HOMEOWNERS trapped in properties worth less than they paid for them have been warned that new mortgages introduced to help them move to a larger home are fraught with danger.
The warning came as former building society EBS said it would offer homeowners who owe more than their home is worth the option of trading up to a larger house.
The move will mean people with so-called negative equity will be able to sell their current property and take some of the money owed to the bank and add it on to the mortgage for the new property.
EBS is the latest lender to provide what it is calling a negative-equity, trade-up mortgage.
The value of the new mortgage cannot exceed 175pc of the value of the new home under the EBS rules. And the deal will only be offered to residential homeowners, but this includes apartment owners.
But spokesman for the Independent Mortgage Advisers Federation Michael Dowling said negative-equity mortgages would only work if house prices started rising again.
Prices are down 50pc on average from the peak of the boom in 2007.
Most commentators feel that prices have begun to stabilise in urban areas, but they may not rise for a number of years.
If property prices do not rise, people who load borrowings from an original mortgage on to a new one would end up deeper in debt and further in negative equity, Mr Dowling said.

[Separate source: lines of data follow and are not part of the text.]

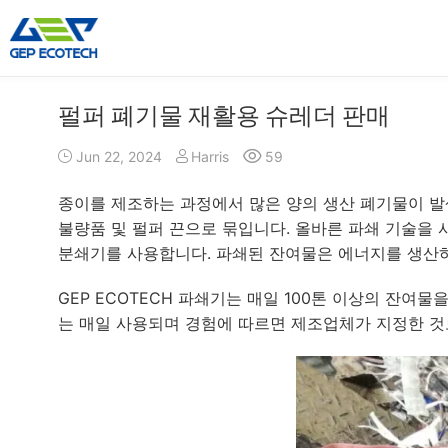
펄퍼 폐기물 재활용 슈레더 판매
슈레더 기계
크러셔 기계
Jun 22, 2024
Harris
59
이중 샤프트 슈레더
해머 슈레더
단일 샤프트 슈레더
턱 크러셔
종이를 제조하는 과정에서 많은 양의 생산 폐기물이 발생합
4축 슈레더
임팩트 크러셔
불량품 및 펄퍼 끈으로 묶입니다. 올바른 파쇄 기술을 사
사전 파쇄기는
콘 크러셔
분쇄기를 사용합니다. 파쇄된 잔여물은 에너지를 생산하
해머 밀 분쇄기
VSI 크러셔
GEP ECOTECH 파쇄기는 매일 100톤 이상의 잔여
더»
는 매일 사용되며 경험에 따르면 제조업체가 지정한 것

"Property prices are unlikely to rise in the short-to-medium term," he said. "So people taking on a negative-equity mortgage need to make sure the property they are buying is set at the right price."

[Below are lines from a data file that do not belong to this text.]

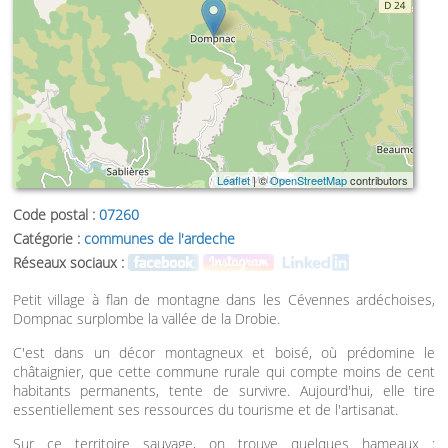
Leaflet
| ©
OpenStreetMap
contributors
Code postal :
07260
Catégorie :
communes de l'ardeche
Réseaux sociaux :
Petit village à flan de montagne dans les Cévennes ardéchoises,
Dompnac surplombe la vallée de la Drobie.
C'est dans un décor montagneux et boisé, où prédomine le
châtaignier, que cette commune rurale qui compte moins de cent
habitants permanents, tente de survivre. Aujourd'hui, elle tire
essentiellement ses ressources du tourisme et de l'artisanat.
Sur ce territoire sauvage, on trouve quelques hameaux :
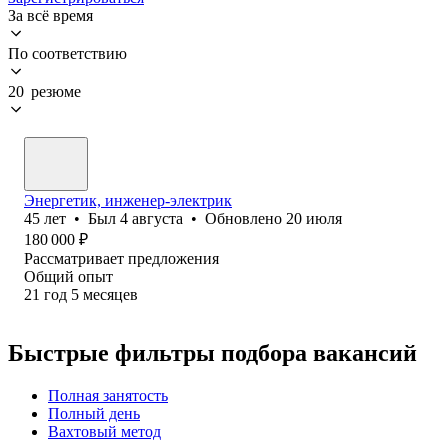
За всё время
По соответствию
20 резюме
Энергетик, инженер-электрик
45
лет
•
Был
4 августа
•
Обновлено
20 июля
180 000
₽
Рассматривает предложения
Общий опыт
21
год
5
месяцев
Быстрые фильтры подбора вакансий
Полная занятость
Полный день
Вахтовый метод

Half of the 764,138 households who have a mortgage are estimated to be in negative equity.
Thousands of people bought small apartments in particular at the height of the boom but now want to move to start a family.
The product has been introduced in response to requests from EBS customers who are looking for a solution to help those with growing families, whose home is too small, the EBS said.

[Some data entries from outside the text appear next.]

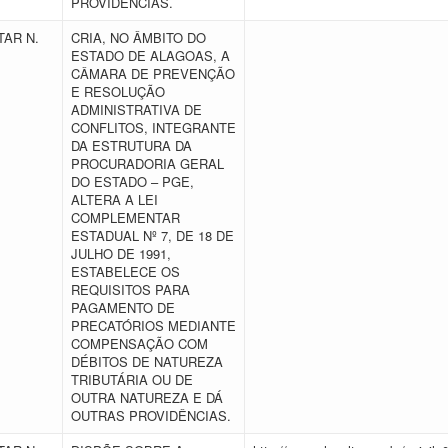
PROVIDÊNCIAS.
AR N.
CRIA, NO ÂMBITO DO
ESTADO DE ALAGOAS, A
CÂMARA DE PREVENÇÃO
E RESOLUÇÃO
ADMINISTRATIVA DE
CONFLITOS, INTEGRANTE
DA ESTRUTURA DA
PROCURADORIA GERAL
DO ESTADO – PGE,
ALTERA A LEI
COMPLEMENTAR
ESTADUAL Nº 7, DE 18 DE
JULHO DE 1991,
ESTABELECE OS
REQUISITOS PARA
PAGAMENTO DE
PRECATÓRIOS MEDIANTE
COMPENSAÇÃO COM
DÉBITOS DE NATUREZA
TRIBUTÁRIA OU DE
OUTRA NATUREZA E DÁ
OUTRAS PROVIDÊNCIAS.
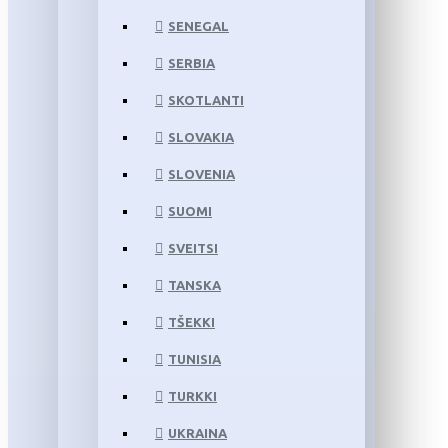
SENEGAL
SERBIA
SKOTLANTI
SLOVAKIA
SLOVENIA
SUOMI
SVEITSI
TANSKA
TŠEKKI
TUNISIA
TURKKI
UKRAINA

The lender said people who have a valuable tracker mortgage will keep that for the residual debt they owe from the first mortgage, but the new borrowings will be on a variable rate.
EBS head of mortgages Owen Purcell said: "Many customers who bought their homes in the boom years are now in negative equity. A proportion of these customers find they are in a position where they require a bigger home and can afford to service a larger loan."
However, it is understood lenders are being highly restrictive about these loans.
Mr Dowling said borrowers were being stress-tested at a very high level.
This involved only approving negative-equity mortgages if the borrowers can cope with mortgage rates going to 6pc or 6.5pc, he said.